EXERCISE AIM: All lines holding the word "primer" in the listing below need to be copied.

==================================================

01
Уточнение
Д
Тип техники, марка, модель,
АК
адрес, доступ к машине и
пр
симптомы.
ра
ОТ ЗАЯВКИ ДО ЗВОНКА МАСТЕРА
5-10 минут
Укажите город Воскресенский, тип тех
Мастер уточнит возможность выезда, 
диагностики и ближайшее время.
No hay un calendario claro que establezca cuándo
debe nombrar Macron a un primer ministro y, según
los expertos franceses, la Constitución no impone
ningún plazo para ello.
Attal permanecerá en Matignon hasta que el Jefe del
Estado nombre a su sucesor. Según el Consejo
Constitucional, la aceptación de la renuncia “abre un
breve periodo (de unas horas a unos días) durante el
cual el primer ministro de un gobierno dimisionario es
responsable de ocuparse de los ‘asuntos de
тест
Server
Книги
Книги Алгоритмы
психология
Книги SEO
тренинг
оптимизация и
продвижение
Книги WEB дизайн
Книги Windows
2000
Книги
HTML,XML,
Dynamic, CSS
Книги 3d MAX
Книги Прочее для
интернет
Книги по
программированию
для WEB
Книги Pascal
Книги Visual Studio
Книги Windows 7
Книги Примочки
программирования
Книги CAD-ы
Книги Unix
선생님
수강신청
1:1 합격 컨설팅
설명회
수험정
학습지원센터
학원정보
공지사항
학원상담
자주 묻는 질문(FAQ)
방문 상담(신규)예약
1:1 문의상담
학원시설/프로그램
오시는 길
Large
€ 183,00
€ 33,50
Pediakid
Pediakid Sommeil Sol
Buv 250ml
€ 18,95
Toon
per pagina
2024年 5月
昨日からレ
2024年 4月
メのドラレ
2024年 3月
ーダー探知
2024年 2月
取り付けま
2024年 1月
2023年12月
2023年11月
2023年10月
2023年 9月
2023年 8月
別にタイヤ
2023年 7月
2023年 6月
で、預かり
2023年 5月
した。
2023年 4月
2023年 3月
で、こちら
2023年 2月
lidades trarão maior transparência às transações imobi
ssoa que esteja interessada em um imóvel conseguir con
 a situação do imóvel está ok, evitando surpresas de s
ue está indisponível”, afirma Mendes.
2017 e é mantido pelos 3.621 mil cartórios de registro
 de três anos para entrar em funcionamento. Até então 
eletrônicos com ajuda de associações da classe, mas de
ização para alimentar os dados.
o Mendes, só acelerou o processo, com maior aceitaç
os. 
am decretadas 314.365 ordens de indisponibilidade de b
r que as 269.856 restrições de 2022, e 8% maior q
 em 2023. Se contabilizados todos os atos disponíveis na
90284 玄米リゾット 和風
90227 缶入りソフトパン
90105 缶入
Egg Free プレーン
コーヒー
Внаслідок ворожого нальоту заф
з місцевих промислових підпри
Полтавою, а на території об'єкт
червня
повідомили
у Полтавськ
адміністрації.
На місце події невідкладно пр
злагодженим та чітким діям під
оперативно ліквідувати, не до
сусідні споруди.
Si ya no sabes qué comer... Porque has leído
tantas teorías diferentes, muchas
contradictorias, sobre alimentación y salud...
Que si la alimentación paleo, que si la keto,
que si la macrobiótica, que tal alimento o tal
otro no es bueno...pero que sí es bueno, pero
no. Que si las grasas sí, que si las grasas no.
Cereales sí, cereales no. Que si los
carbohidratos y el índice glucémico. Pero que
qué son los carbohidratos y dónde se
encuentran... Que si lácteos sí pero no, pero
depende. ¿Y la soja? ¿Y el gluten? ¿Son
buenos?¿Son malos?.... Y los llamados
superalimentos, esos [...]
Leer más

==================================================

EXERCISE RESULT:
debe nombrar Macron a un primer ministro y, según
cual el primer ministro de un gobierno dimisionario es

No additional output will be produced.